Members are deterministic functions of (len(ref), len(alt)) — callers do not pass this value; it is computed during construction.

EditSpec dataclass

EditSpec(chrom: str, pos: int, ref: str, alt: str, edit_type: EditType = EditType.SNV)

A canonical, frozen genomic edit (RFC-0003 §3.1).

Construct with absolute VCF-style coordinates; the derived :attr:edit_type is filled in by __post_init__.

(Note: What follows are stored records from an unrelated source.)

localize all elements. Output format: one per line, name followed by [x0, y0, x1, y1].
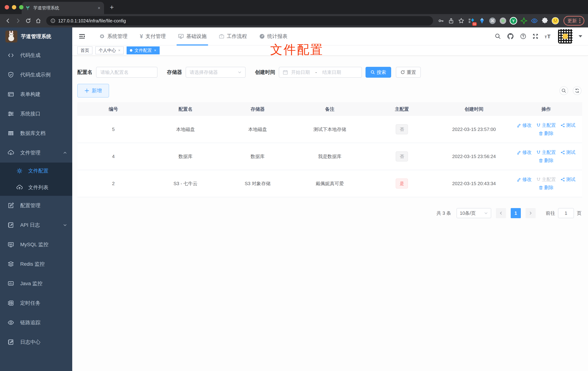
cell-actions: 修改 主配置 测试 删除 [510, 122, 582, 137]
col-header-master: 主配置 [366, 106, 438, 112]
minimize-window-button[interactable] [12, 5, 16, 9]
sidebar-item-trace[interactable]: 链路追踪 [0, 313, 72, 332]
add-button[interactable]: 新增 [77, 84, 109, 97]
sidebar-item-file-manage[interactable]: 文件管理 [0, 143, 72, 163]
col-header-id: 编号 [77, 106, 149, 112]
password-key-icon[interactable] [437, 16, 445, 25]
sidebar-item-file-config[interactable]: 文件配置 [0, 163, 72, 179]
search-button-label: 搜索 [377, 69, 386, 75]
tags-view-bar: 首页 个人中心 × 文件配置 × [72, 45, 588, 56]
nav-item-report[interactable]: 统计报表 [253, 27, 294, 45]
reload-icon[interactable] [24, 16, 32, 25]
help-icon[interactable] [520, 33, 526, 39]
extension-command-icon[interactable]: ⌘ [488, 16, 497, 25]
sidebar-item-cron-job[interactable]: 定时任务 [0, 293, 72, 313]
new-tab-button[interactable]: + [110, 3, 114, 11]
extension-emoji-icon[interactable] [551, 16, 560, 25]
sidebar-item-api-log[interactable]: API 日志 [0, 215, 72, 235]
nav-item-workflow[interactable]: 工作流程 [213, 27, 253, 45]
storage-select[interactable]: 请选择存储器 [186, 67, 246, 78]
filter-storage-label: 存储器 [167, 69, 182, 76]
filter-name-label: 配置名 [77, 69, 93, 76]
sidebar-item-java-monitor[interactable]: Java 监控 [0, 274, 72, 293]
sidebar-item-system-api[interactable]: 系统接口 [0, 104, 72, 124]
test-link[interactable]: 测试 [561, 122, 575, 128]
next-page-button[interactable] [525, 208, 536, 218]
extension-eye-icon[interactable] [530, 16, 539, 25]
tag-close-icon[interactable]: × [118, 48, 120, 53]
nav-item-system[interactable]: 系统管理 [93, 27, 134, 45]
tab-close-icon[interactable]: × [98, 5, 100, 11]
share-icon[interactable] [447, 16, 455, 25]
browser-tab[interactable]: 芋道管理系统 × [22, 2, 104, 14]
current-page-button[interactable]: 1 [511, 208, 521, 218]
test-link[interactable]: 测试 [561, 149, 575, 156]
config-name-input[interactable] [96, 67, 158, 78]
sidebar-item-redis-monitor[interactable]: Redis 监控 [0, 254, 72, 274]
tag-home[interactable]: 首页 [77, 46, 93, 54]
sidebar-item-label: 配置管理 [20, 202, 41, 209]
tag-file-config[interactable]: 文件配置 × [126, 46, 160, 54]
layers-icon [8, 261, 14, 267]
modify-link[interactable]: 修改 [517, 176, 532, 183]
bookmark-star-icon[interactable] [457, 16, 466, 25]
nav-item-infra[interactable]: 基础设施 [172, 27, 213, 45]
master-config-link[interactable]: 主配置 [536, 149, 556, 156]
active-dot-icon [130, 49, 132, 52]
extension-puzzle-icon[interactable] [540, 16, 549, 25]
browser-update-button[interactable]: 更新 [563, 16, 584, 26]
user-avatar[interactable] [558, 29, 572, 43]
sidebar-item-db-doc[interactable]: 数据库文档 [0, 124, 72, 143]
back-icon[interactable] [4, 16, 12, 25]
sidebar-item-code-demo[interactable]: 代码生成示例 [0, 65, 72, 85]
chevron-down-icon [238, 70, 242, 74]
maximize-window-button[interactable] [19, 5, 23, 9]
sidebar-item-mysql-monitor[interactable]: MySQL 监控 [0, 235, 72, 254]
delete-link[interactable]: 删除 [539, 157, 554, 164]
refresh-table-icon[interactable] [573, 86, 581, 95]
search-icon[interactable] [495, 33, 501, 39]
goto-page-input[interactable] [558, 208, 574, 218]
github-icon[interactable] [507, 33, 514, 40]
prev-page-button[interactable] [496, 208, 506, 218]
forward-icon[interactable] [14, 16, 22, 25]
extension-wallet-icon[interactable]: 11 [467, 16, 476, 25]
url-text[interactable]: 127.0.0.1:1024/infra/file/file-config [58, 18, 432, 23]
reset-button[interactable]: 重置 [396, 67, 421, 78]
modify-link[interactable]: 修改 [517, 149, 532, 156]
test-link[interactable]: 测试 [561, 176, 575, 183]
delete-link[interactable]: 删除 [539, 130, 554, 137]
site-info-icon[interactable] [51, 18, 55, 23]
sidebar-item-log-center[interactable]: 日志中心 [0, 332, 72, 352]
nav-item-pay[interactable]: ¥ 支付管理 [134, 27, 172, 45]
avatar-caret-down-icon[interactable] [579, 35, 582, 38]
font-size-icon[interactable]: TT [545, 33, 552, 39]
sidebar-item-config-manage[interactable]: 配置管理 [0, 196, 72, 215]
sidebar-toggle-icon[interactable] [78, 32, 86, 40]
fullscreen-icon[interactable] [532, 33, 538, 39]
modify-link[interactable]: 修改 [517, 122, 532, 128]
date-range-picker[interactable]: 开始日期 - 结束日期 [279, 67, 362, 78]
extension-green-dot-icon[interactable] [498, 16, 507, 25]
extension-gem-icon[interactable] [477, 16, 486, 25]
page-size-select[interactable]: 10条/页 [457, 208, 491, 218]
app-logo-row[interactable]: 芋道管理系统 [0, 27, 72, 45]
url-bar[interactable]: 127.0.0.1:1024/infra/file/file-config [46, 16, 433, 25]
toggle-search-icon[interactable] [559, 86, 568, 95]
master-config-link[interactable]: 主配置 [536, 122, 556, 128]
extension-y-icon[interactable]: Y [509, 16, 518, 25]
window-controls[interactable] [5, 5, 23, 9]
browser-menu-kebab-icon[interactable] [579, 18, 580, 23]
sidebar-item-code-gen[interactable]: 代码生成 [0, 45, 72, 65]
search-button[interactable]: 搜索 [366, 67, 391, 78]
home-icon[interactable] [34, 16, 43, 25]
sidebar-item-label: Redis 监控 [20, 261, 45, 267]
close-window-button[interactable] [5, 5, 9, 9]
tag-close-icon[interactable]: × [154, 48, 156, 53]
sidebar-item-form-builder[interactable]: 表单构建 [0, 85, 72, 104]
sidebar-item-file-list[interactable]: 文件列表 [0, 179, 72, 196]
sidebar-item-label: 系统接口 [20, 110, 41, 117]
extension-star-icon[interactable] [519, 16, 528, 25]
tag-profile[interactable]: 个人中心 × [95, 46, 124, 54]
delete-link[interactable]: 删除 [539, 184, 554, 191]
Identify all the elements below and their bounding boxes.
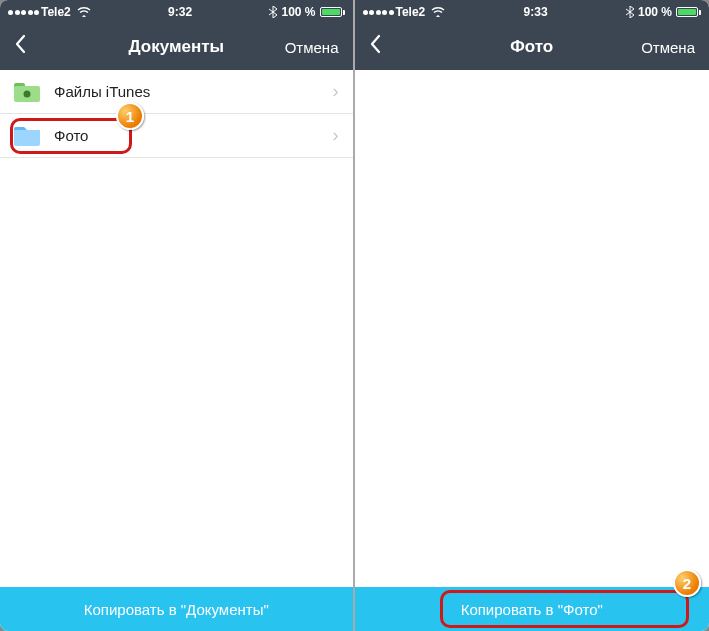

pos is 1-based per VCF convention; both ref and alt are explicit base strings (no <DEL> / <INS> symbolic alleles — they're deferred to v2).

relative_to

relative_to(window_start_bp: int, window_end_bp: int) -> RelEdit

Return the window-relative form (RFC-0003 §3.3).

window_start_bp and window_end_bp are 0-based inclusive coordinates on the same chromosome as :attr:chrom. The predictor sees only the relative offset; absolute coordinates never enter the model.

Source code in geno_lewm/action/spec.py
def relative_to(self, window_start_bp: int, window_end_bp: int) -> RelEdit:
    """Return the window-relative form (RFC-0003 §3.3).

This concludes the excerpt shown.